The installer of 32-foot-tall 5G towers in New York City failed to complete the required environmental and historic preservation reviews prior to beginning construction of the towers, the Federal Communications Commission ruled this month.
The Federal Communications Commission (FCC) earlier this month concluded that the installer of the “behemoth 5G towers” popping up across New York City failed to comply with federal law when the company began construction of the towers without first completing the required environmental and historic preservation reviews.
New York City Mayor Eric Adams hired CityBridge — a consortium of tech companies — to address the city’s “internet deserts” by providing wireless internet capabilities through the city’s underserved neighborhoods.
Many residents pushed back against the plan, calling the towers “ugly” and voicing concerns about the long-term health and environmental impacts of 5G. More than 10 community boards passed moratoriums or disapprovals for the 5G poles.
The FCC in an April 20 letter told CityBridge that it did not undertake reviews mandated by the National Historic Preservation Act (NHPA) and the National Environmental Policy Act (NEPA) before starting work on the structures — and that it “must complete the NHPA and NEPA reviews prior to beginning construction of tower structures, such as the Link5G tower kiosk facilities, to ensure compliance with Commission rules.”
The FCC directive — written by Garnet Hanly, division chief of the Competition and Infrastructure Policy Division of the FCC’s Wireless Telecommunications Bureau — stated:
“Regarding the Link5G tower kiosk facilities that have already been constructed, we expect CityBridge to take steps to bring these tower structures into compliance by conducting a post-construction review.”
The NHPA and NEPA reviews involve “consulting with the New York State Historic Preservation Office (SHPO) and with Tribal Nations who have indicated in the Tower Construction Notification System that these sites are within their geographic area of interest,” the letter added.
Odette Wilkens, president and general counsel for Wired Broadband, Inc., a nonprofit that advocates for hard-wired high-speed internet — such as fiber optics — as a “superior technology compared to wireless communications,” called the FCC’s intervention “good news” — but said the battle to keep 5G cell towers out of New York City is far from over.
Wilkens, a technology attorney for more than 20 years, told The Defender:
“This gives us only a temporary reprieve as CityBridge may come back with mitigating measures that may still allow them to move forward with construction.
“Therefore, I’ve been telling people in New York City that this is a good time to step up our efforts.”
Now at least 13 — soon likely to be 14 — community boards oppose the 5G towers, Wilkens said.
CityBridge ‘on notice’ but still proceeding with tower installations
According to the FCC’s letter, representatives of the competition and infrastructure policy division of the FCC’s Wireless Telecommunications Bureau on March 2 met with CityBridge’s president and general counsel.
“Consistent with our discussion at the meeting, this letter provides a written summary of the Division’s conclusion that the deployment of the 32-foot tall Link5G tower kiosk facilities are [sic] subject to the Commission’s environmental and historic preservation review and approval requirements,” the letter said.
Wilkens said, “In effect, they cannot continue construction at this time while the review is underway because they are on notice.”
She pointed out that the FCC, in footnote 14 of the letter, did not rule out taking enforcement actions against CityBridge for the towers already constructed.

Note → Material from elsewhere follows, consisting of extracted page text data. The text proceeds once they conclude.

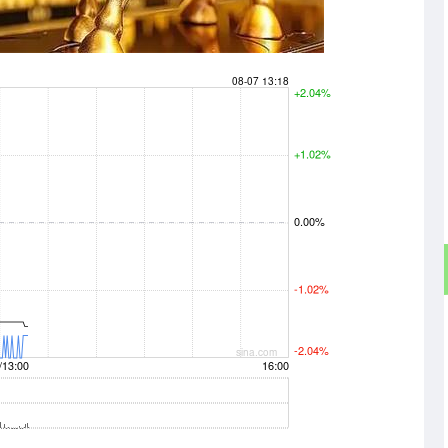
深证成指
14351.54
61%
241.42
1.71%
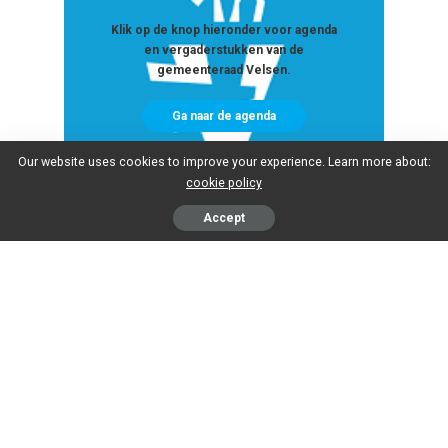
Klik op de knop hieronder voor agenda
en vergaderstukken van de
gemeenteraad Velsen.
Ga naar de agenda
Our website uses cookies to improve your experience. Learn more about:
cookie policy
Accept
RaadspleinTV Team:
Presentatie/
Jelle Blaauwbroek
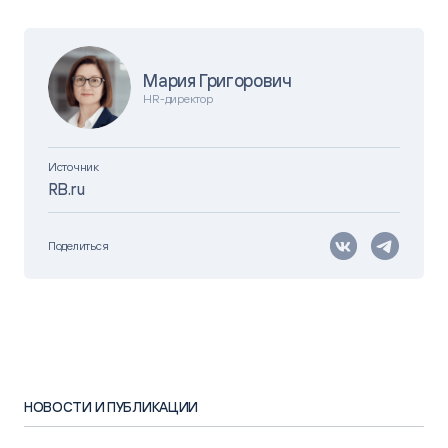
Мария Григорович
НR-директор
Источник
RB.ru
Поделиться
НОВОСТИ И ПУБЛИКАЦИИ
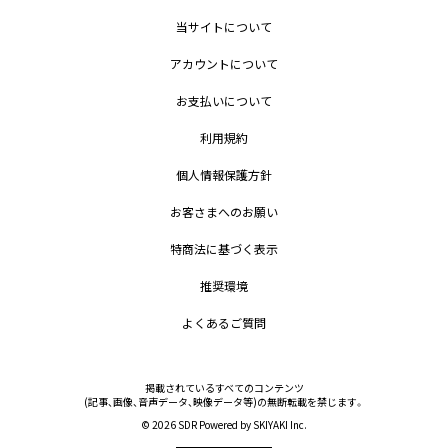
当サイトについて
アカウントについて
お支払いについて
利用規約
個人情報保護方針
お客さまへのお願い
特商法に基づく表示
推奨環境
よくあるご質問
掲載されているすべてのコンテンツ
(記事、画像、音声データ、映像データ等)の無断転載を禁じます。
© 2026 SDR Powered by
SKIYAKI Inc.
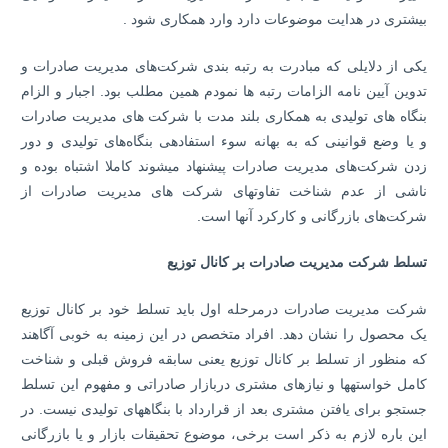
بیشتری در هدایت موضوعات دارد وارد همکاری شود .
یکی از دلایلی که مبادرت به رتبه بندی شرکت‌های مدیریت صادرات و
تدوین آیین نامه الزامات رتبه ها نمودم همین مطلب بود. اجبار و الزام
بنگاه های تولیدی به همکاری بلند مدت با شرکت های مدیریت صادرات
و یا وضع قوانینی که به بهانه سوء استفاده­ی بنگاه‌های تولیدی و دور
زدن شرکت‌های مدیریت صادرات پیشنهاد می­شوند کاملا اشتباه بوده و
ناشی از عدم شناخت تفاوت­های شرکت های مدیریت صادرات از
شرکت‌های بازرگانی و کارکرد آنها است.
تسلط شرکت مدیریت صادرات بر کانال توزیع
شرکت مدیریت صادرات درمرحله اول باید تسلط خود بر کانال توزیع
یک محصول را نشان دهد. افراد متخصص در این زمینه به‌ خوبی آگاهند
که منظور از تسلط بر کانال توزیع یعنی سابقه فروش قبلی و شناخت
کامل خواسته­ها و نیازهای مشتری دربازار صادراتی و مفهوم این تسلط
جستجو برای یافتن مشتری بعد از قرارداد با بنگاه­های تولیدی نیست. در
این باره لازم به ذکر است برخی، موضوع تحقیقات بازار و یا بازرگانی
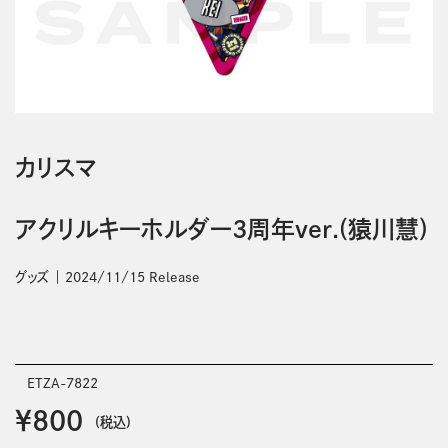
カリスマ
アクリルキーホルダー3周年ver.(猿川慧)
グッズ
2024/11/15 Release
ETZA-7822
￥800
(税込)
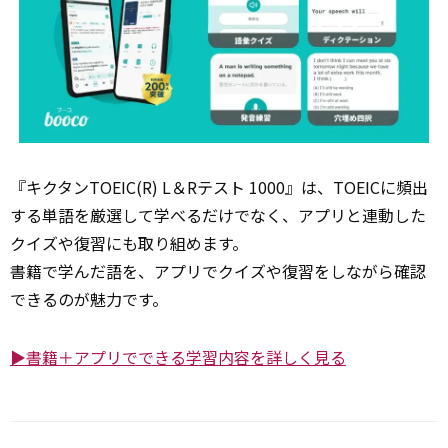
『キクタンTOEIC(R) L＆Rテスト 1000』は、TOEICに頻出
する単語を厳選して学べるだけでなく、アプリと連動した
クイズや復習にも取り組めます。
書籍で学んだ語を、アプリでクイズや復習をしながら確認
できるのが魅力です。
▶書籍＋アプリでできる学習内容を詳しく見る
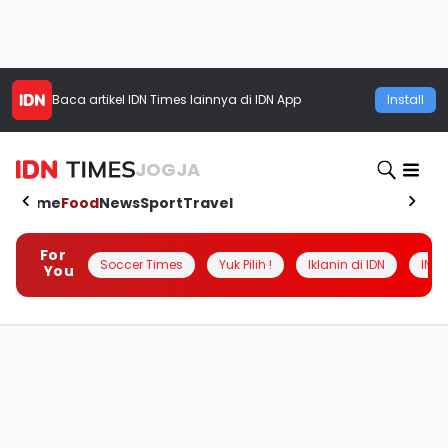
Baca artikel
IDN Times
lainnya di IDN App
Install
JOGJA
Home
Food
News
Sport
Travel
For
Soccer Times
Yuk Pilih !
Iklanin di IDN
INSI
You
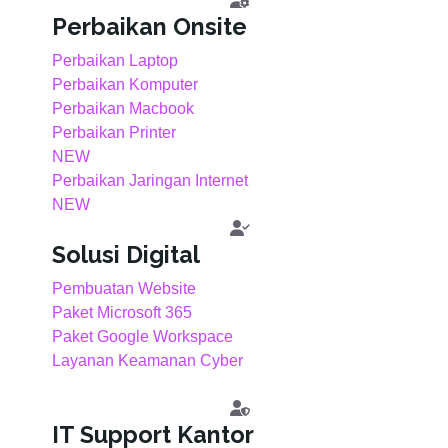
Perbaikan Onsite
Perbaikan Laptop
Perbaikan Komputer
Perbaikan Macbook
Perbaikan Printer
NEW
Perbaikan Jaringan Internet
NEW
Solusi Digital
Pembuatan Website
Paket Microsoft 365
Paket Google Workspace
Layanan Keamanan Cyber
IT Support Kantor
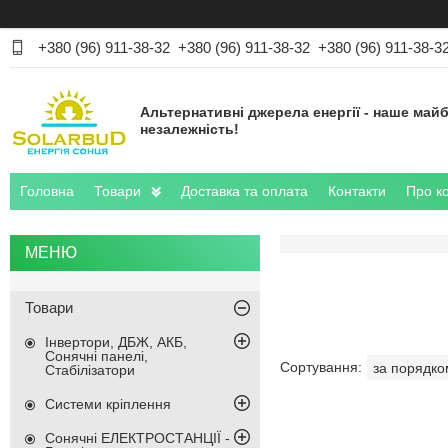
+380 (96) 911-38-32
+380 (96) 911-38-32
+380 (96) 911-38-3
Альтернативні джерела енергії - наше майб
незалежність!
Головна
Товари
Доставка та оплата
Контакти
Про к
Товари
Інвертори, ДБЖ, АКБ,
Сонячні панелі,
Стабілізатори
Системи кріплення
Сонячні ЕЛЕКТРОСТАНЦІЇ -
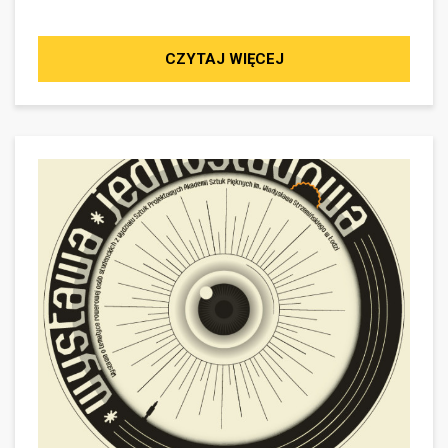
CZYTAJ WIĘCEJ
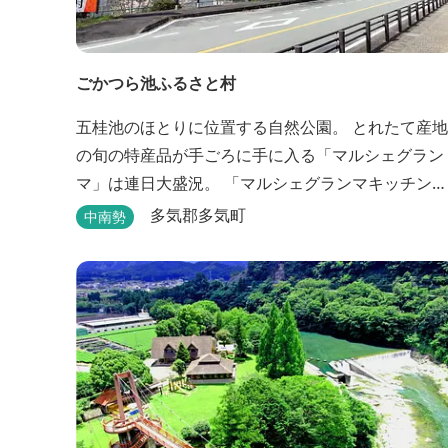
ごかつら池ふるさと村
五桂池のほとりに位置する自然公園。 とれたて産地
の旬の特産品が手ごろに手に入る「マルシェグラン
マ」は連日大盛況。 「マルシェグランマキッチン」
の地元食材で作ったオリジナルピザは大好評！ バー
多気郡多気町
中南勢
ベキューも楽しめます。食材と必要な道具がセット
になった「手ぶらバーベキューセット」も人気で
す。 『ごかつら池どうぶつパーク』近くにありま
す。 多気町観光協会のフェイスブックでは多気町の
ローカ...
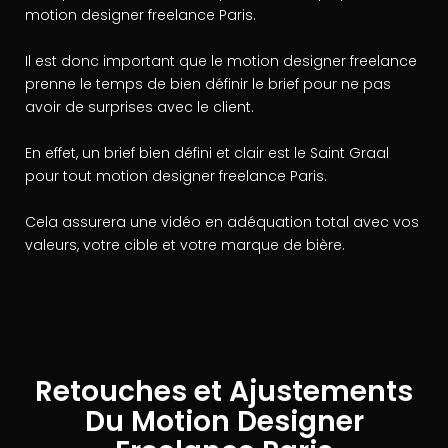
motion designer freelance Paris.
Il est donc important que le motion designer freelance
prenne le temps de bien définir le brief pour ne pas
avoir de surprises avec le client.
En effet, un brief bien défini et clair est le Saint Graal
pour tout motion designer freelance Paris.
Cela assurera une vidéo en adéquation total avec vos
valeurs, votre cible et votre marque de bière.
Retouches et Ajustements
Du Motion Designer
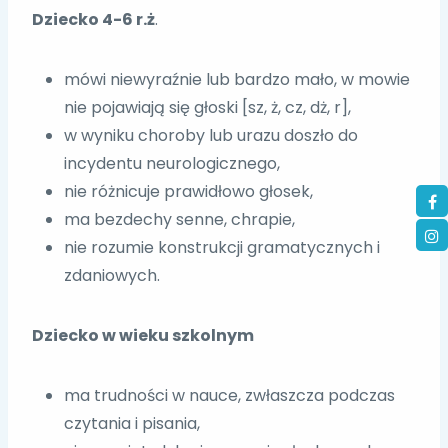
Dziecko 4-6 r.ż
.
mówi niewyraźnie lub bardzo mało, w mowie
nie pojawiają się głoski [sz, ż, cz, dż, r],
w wyniku choroby lub urazu doszło do
incydentu neurologicznego,
nie różnicuje prawidłowo głosek,
ma bezdechy senne, chrapie,
nie rozumie konstrukcji gramatycznych i
zdaniowych.
Dziecko w wieku szkolnym
ma trudności w nauce, zwłaszcza podczas
czytania i pisania,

However, Jack Sterne, a representative for CityBridge, said the consortium is continuing to deploy new 5G towers despite the FCC letter.
“We are committed to following local, state and federal regulations and are actively working with the Federal Communications Commission to ensure we’re building 5G infrastructure consistent with other cities across the country,” Sterne said.
32-foot-tall Towers ‘out of context with historic nature of these neighborhoods’
Prior to the FCC’s letter to CityBridge, Rep. Jerry Nadler (D-N.Y.) called on the FCC to conduct oversight under NHPA of the installation of Link5G towers.
In an April 12 letter to FCC Chairwoman Jessica Rosenworcel, Nadler wrote:
“These 32-foot-tall towers will be out of context with the historic nature of these neighborhoods and will negatively affect the coherent streetscape of the district that New York City has worked so hard to maintain since the establishment of the groundbreaking New York City Landmarks in 1965.”
Commenting on OTI’s response and the April 20 letter from the FCC, Wilkens said that “many questions arise.”
“Why did CityBridge not engage in environmental or historic preservation review prior to construction as required by federal law?” she asked.
“Why did OTI not know that CityBridge has not complied with federal law or required documentary evidence of compliance?
“Isn’t CityBridge in material breach of their franchise agreement with OTI? Why isn’t OTI pursuing that?
“And why was OTI defending CityBridge when OTI should have been doing its own due diligence?”
Wilkens said these questions should be investigated, including by the New York City Council’s Committee on Oversight and Investigations.